*** Begin section ***

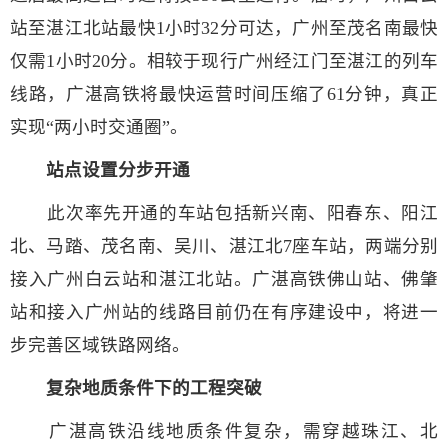
站至湛江北站最快1小时32分可达，广州至茂名南最快
仅需1小时20分。相较于现行广州经江门至湛江的列车
线路，广湛高铁将最快运营时间压缩了61分钟，真正
实现“两小时交通圈”。
站点设置分步开通
此次率先开通的车站包括新兴南、阳春东、阳江
北、马踏、茂名南、吴川、湛江北7座车站，两端分别
接入广州白云站和湛江北站。广湛高铁佛山站、佛肇
站和接入广州站的线路目前仍在有序建设中，将进一
步完善区域铁路网络。
复杂地质条件下的工程突破
广湛高铁沿线地质条件复杂，需穿越珠江、北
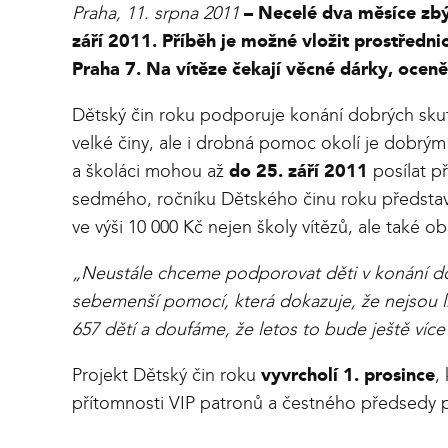
Praha, 11. srpna 2011
– Necelé dva měsíce zbý
září 2011. Příběh je možné vložit prostředn
Praha 7. Na vítěze čekají věcné dárky, oceně
Dětský čin roku podporuje konání dobrých skutk
velké činy, ale i drobná pomoc okolí je dobrý
a školáci mohou až
do 25. září 2011
posílat p
sedmého, ročníku Dětského činu roku představu
ve výši 10 000 Kč nejen školy vítězů, ale také
„Neustále chceme podporovat děti v konání dob
sebemenší pomocí, která dokazuje, že nejsou lh
657 dětí a doufáme, že letos to bude ještě více
Projekt Dětský čin roku
vyvrcholí 1. prosince
,
přítomnosti VIP patronů a čestného předsedy 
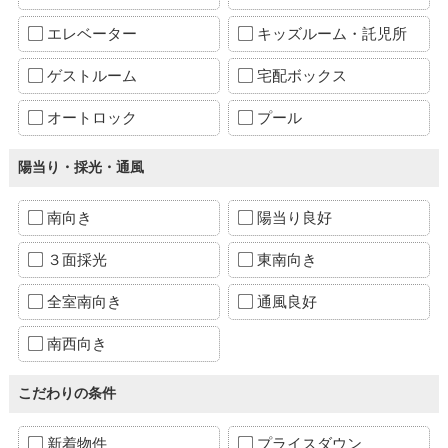
エレベーター
キッズルーム・託児所
ゲストルーム
宅配ボックス
オートロック
プール
陽当り・採光・通風
南向き
陽当り良好
３面採光
東南向き
全室南向き
通風良好
南西向き
こだわりの条件
新着物件
プライスダウン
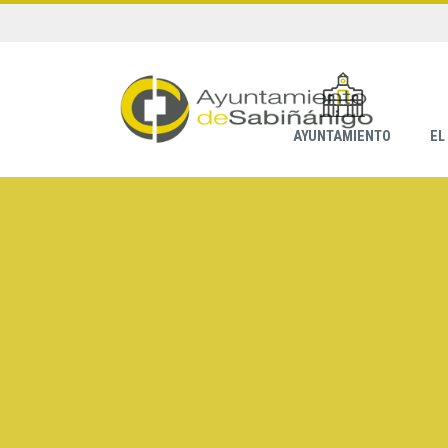
AYUNTAMIENTO
EL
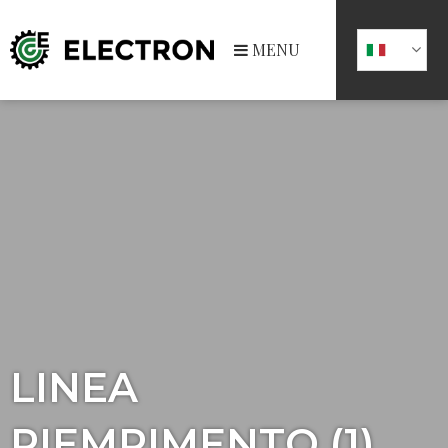
MENU
LINEA
RIEMPIMENTO (1)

*** End section ***

How to complete this task: Print all the material above exactly, and drop the images.

Answer to this exercise:
站至湛江北站最快1小时32分可达，广州至茂名南最快
仅需1小时20分。相较于现行广州经江门至湛江的列车
线路，广湛高铁将最快运营时间压缩了61分钟，真正
实现“两小时交通圈”。
站点设置分步开通
此次率先开通的车站包括新兴南、阳春东、阳江
北、马踏、茂名南、吴川、湛江北7座车站，两端分别
接入广州白云站和湛江北站。广湛高铁佛山站、佛肇
站和接入广州站的线路目前仍在有序建设中，将进一
步完善区域铁路网络。
复杂地质条件下的工程突破
广湛高铁沿线地质条件复杂，需穿越珠江、北
Praha, 11. srpna 2011
– Necelé dva měsíce zbý
září 2011. Příběh je možné vložit prostředn
Praha 7. Na vítěze čekají věcné dárky, oceně
Dětský čin roku podporuje konání dobrých skutk
velké činy, ale i drobná pomoc okolí je dobrý
a školáci mohou až
do 25. září 2011
posílat p
sedmého, ročníku Dětského činu roku představu
ve výši 10 000 Kč nejen školy vítězů, ale také
„Neustále chceme podporovat děti v konání dob
sebemenší pomocí, která dokazuje, že nejsou lh
657 dětí a doufáme, že letos to bude ještě více
Projekt Dětský čin roku
vyvrcholí 1. prosince
,
přítomnosti VIP patronů a čestného předsedy 
エレベーター
キッズルーム・託児所
ゲストルーム
宅配ボックス
オートロック
プール
陽当り・採光・通風
南向き
陽当り良好
３面採光
東南向き
全室南向き
通風良好
南西向き
こだわりの条件
新着物件
プライスダウン
AYUNTAMIENTO
EL
MENU
LINEA
RIEMPIMENTO (1)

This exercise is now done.